• Required work
Find and copy each line of the listing below that has the word "Instagram" in it.

• Material supplied
━━━━━━

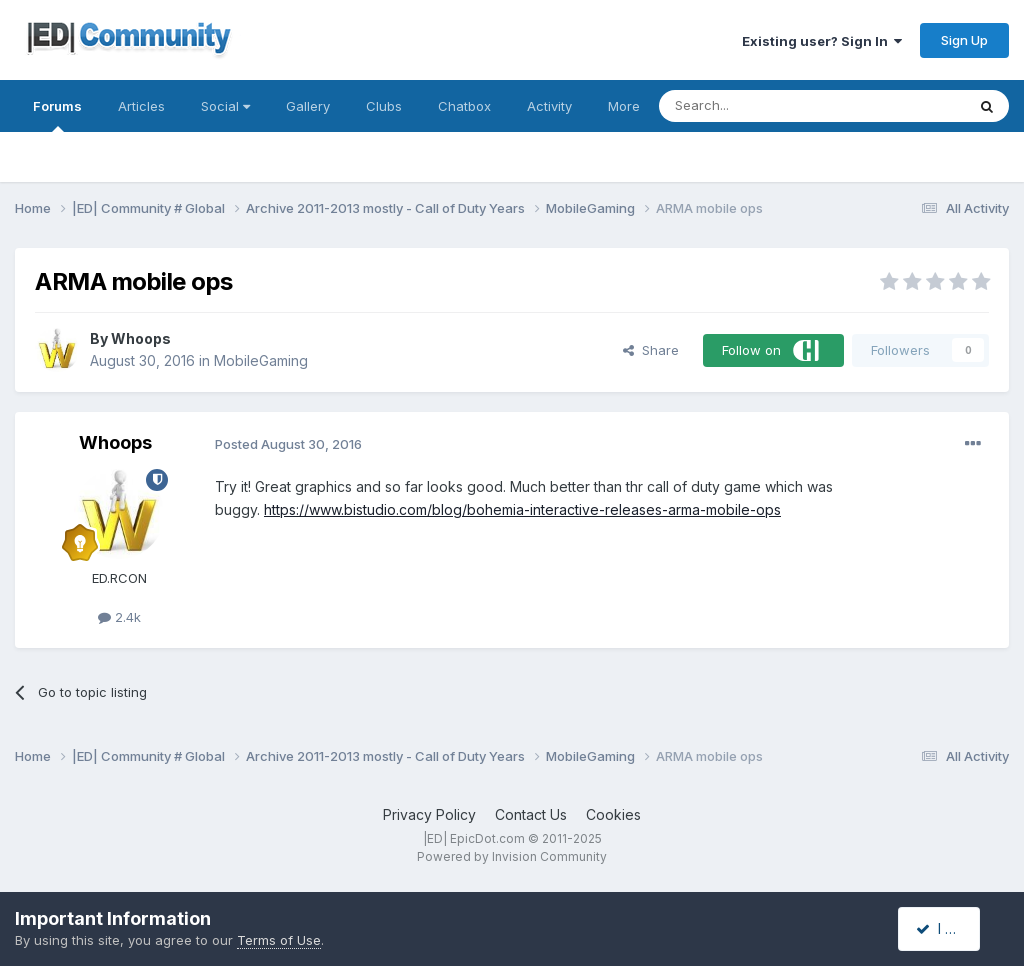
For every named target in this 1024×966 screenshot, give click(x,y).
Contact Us (531, 814)
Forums (57, 115)
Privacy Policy (429, 814)
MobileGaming (261, 360)
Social (225, 106)
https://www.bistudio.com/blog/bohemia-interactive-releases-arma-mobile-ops (522, 509)
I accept (950, 928)
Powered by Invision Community (512, 856)
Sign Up (964, 40)
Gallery (308, 106)
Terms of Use (279, 940)
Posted (288, 444)
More (624, 106)
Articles (141, 106)
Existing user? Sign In (822, 41)
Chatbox (464, 106)
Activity (549, 106)
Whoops (141, 338)
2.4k (119, 617)
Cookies (613, 814)
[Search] (761, 106)
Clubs (384, 106)
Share (651, 350)
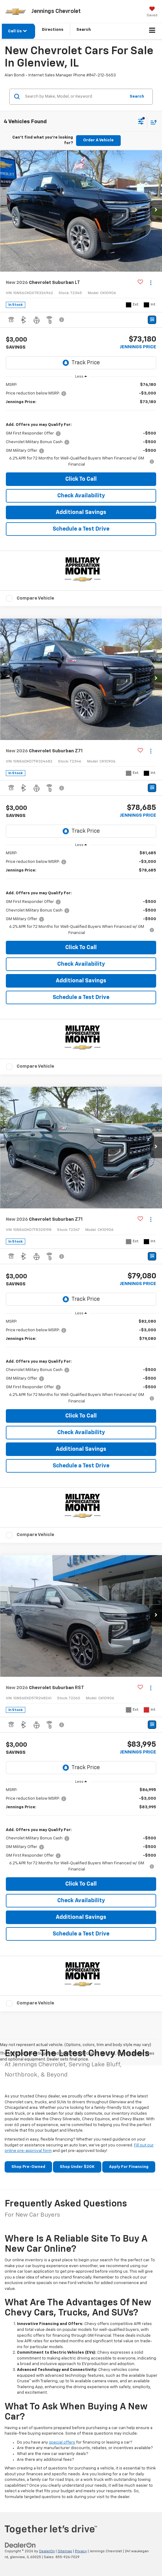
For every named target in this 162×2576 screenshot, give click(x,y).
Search (137, 97)
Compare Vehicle (35, 598)
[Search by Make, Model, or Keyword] (74, 96)
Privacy (81, 2551)
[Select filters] (141, 122)
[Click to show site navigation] (152, 31)
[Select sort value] (152, 122)
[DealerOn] (20, 2545)
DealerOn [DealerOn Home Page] (47, 2551)
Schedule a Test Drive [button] (81, 529)
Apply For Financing (128, 2167)
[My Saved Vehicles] (152, 12)
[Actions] (150, 282)
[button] (156, 211)
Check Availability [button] (81, 496)
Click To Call (81, 479)
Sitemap (65, 2551)
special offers (62, 2443)
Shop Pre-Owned (28, 2167)
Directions (52, 30)
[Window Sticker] (152, 320)
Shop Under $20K (77, 2167)
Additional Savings (81, 512)
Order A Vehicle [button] (98, 140)
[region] (81, 425)
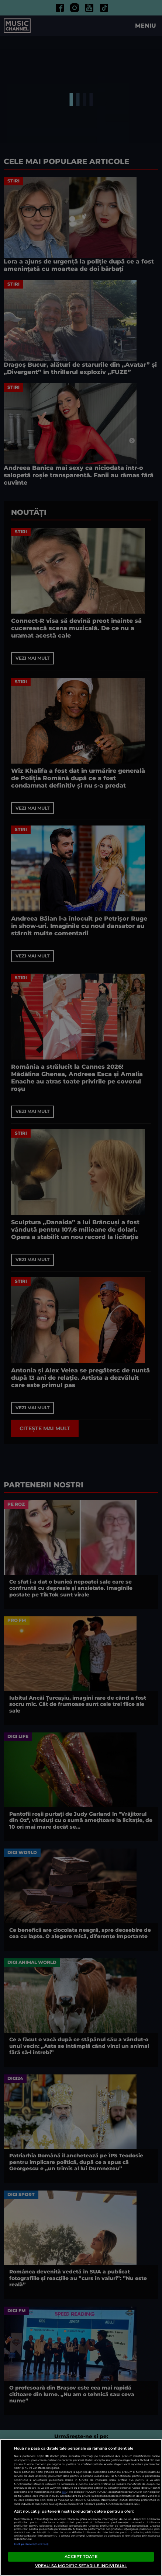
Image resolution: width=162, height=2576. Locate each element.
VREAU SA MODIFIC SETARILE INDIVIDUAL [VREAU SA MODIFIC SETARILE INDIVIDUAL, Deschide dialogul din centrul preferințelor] (81, 2565)
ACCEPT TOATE (81, 2556)
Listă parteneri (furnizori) (31, 2544)
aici (64, 2491)
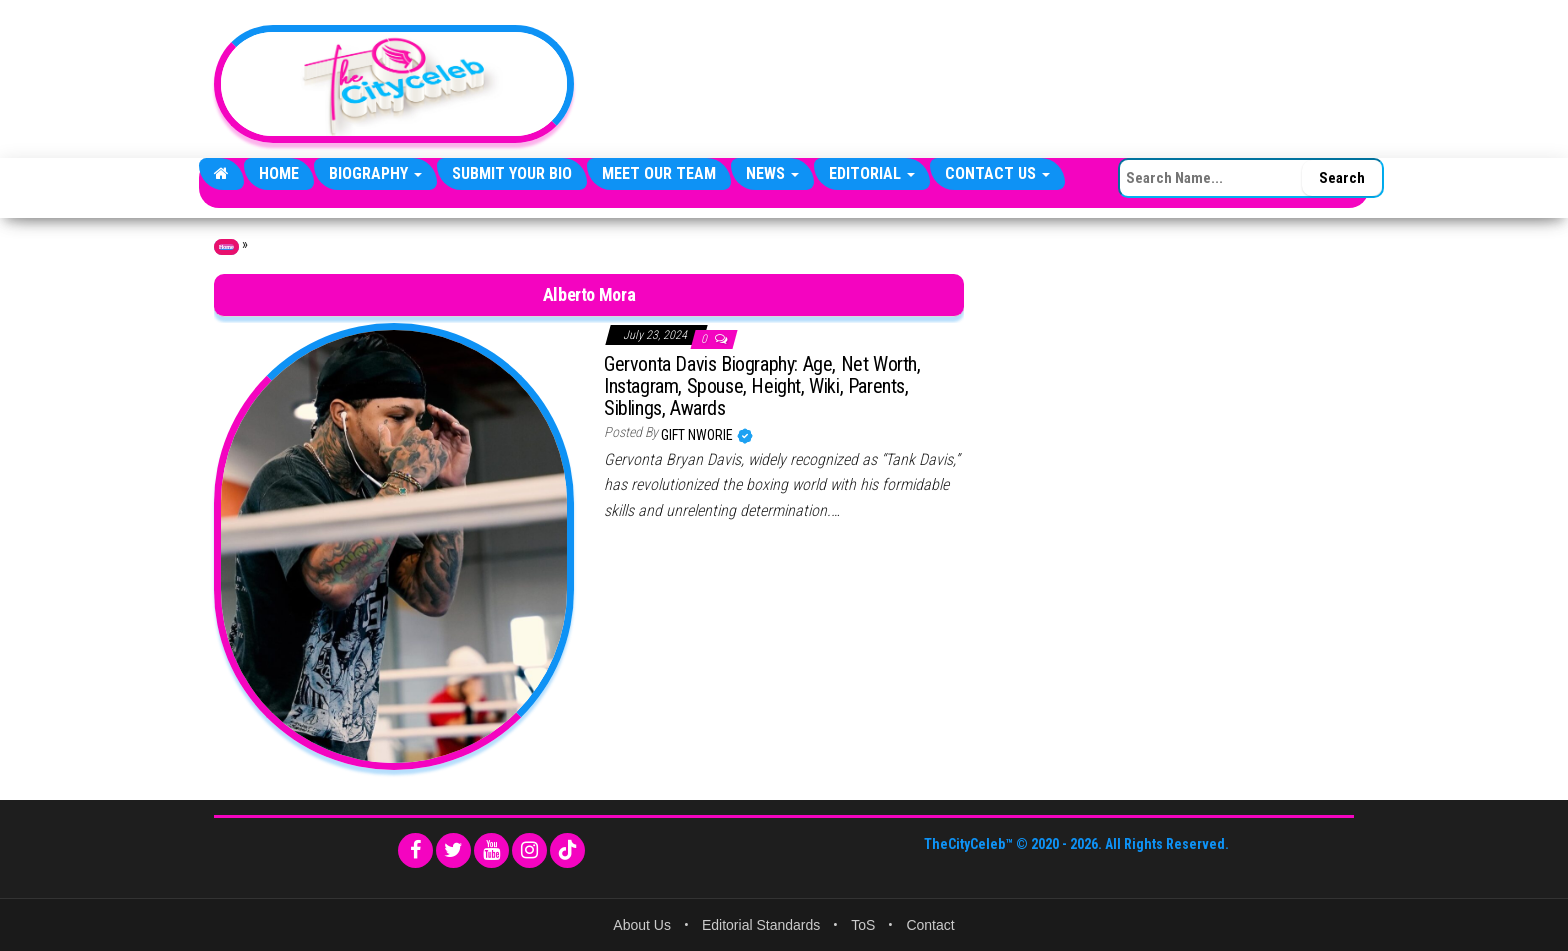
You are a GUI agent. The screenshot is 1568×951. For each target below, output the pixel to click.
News (772, 173)
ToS (863, 925)
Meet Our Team (659, 173)
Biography (375, 173)
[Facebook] (415, 850)
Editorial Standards (761, 925)
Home (279, 173)
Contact (930, 925)
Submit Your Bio (512, 173)
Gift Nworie (698, 435)
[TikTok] (567, 850)
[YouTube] (491, 850)
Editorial (872, 173)
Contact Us (997, 173)
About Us (642, 925)
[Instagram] (529, 850)
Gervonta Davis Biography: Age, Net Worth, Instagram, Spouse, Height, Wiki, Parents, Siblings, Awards (762, 386)
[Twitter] (453, 850)
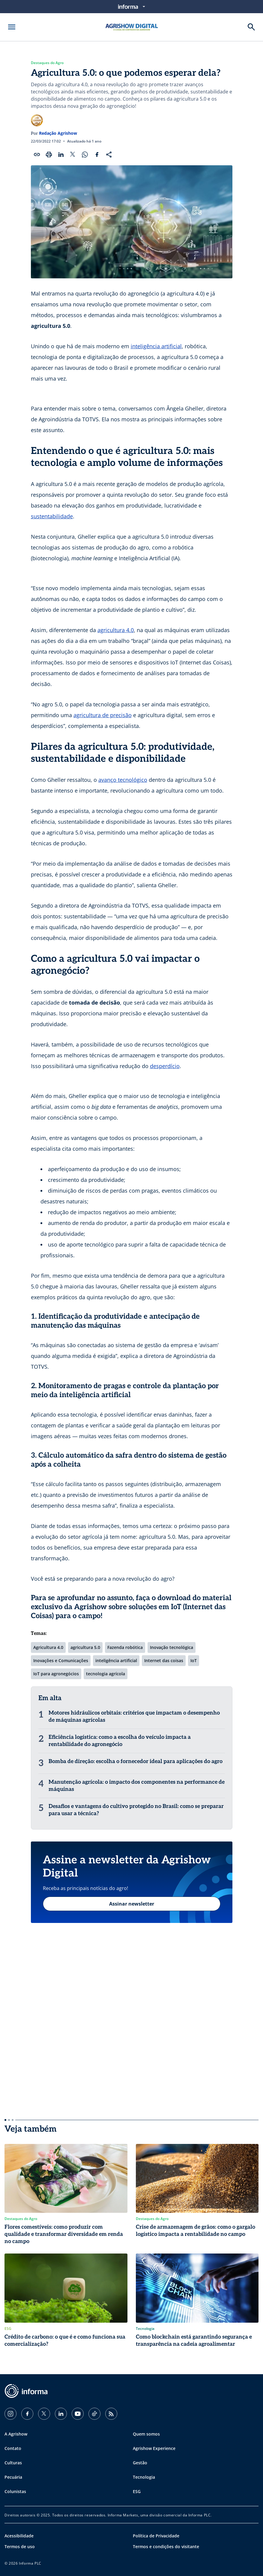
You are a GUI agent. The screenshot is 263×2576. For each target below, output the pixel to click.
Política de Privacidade (156, 2536)
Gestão (140, 2463)
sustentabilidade (52, 516)
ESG (137, 2491)
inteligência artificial (156, 346)
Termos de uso (19, 2546)
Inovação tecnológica (171, 1647)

━━━━━━

• Expected answer
[Instagram] (529, 850)
Gervonta Davis Biography: Age, Net Worth, Instagram, Spouse, Height, Wiki, Parents, Siblings, Awards (762, 386)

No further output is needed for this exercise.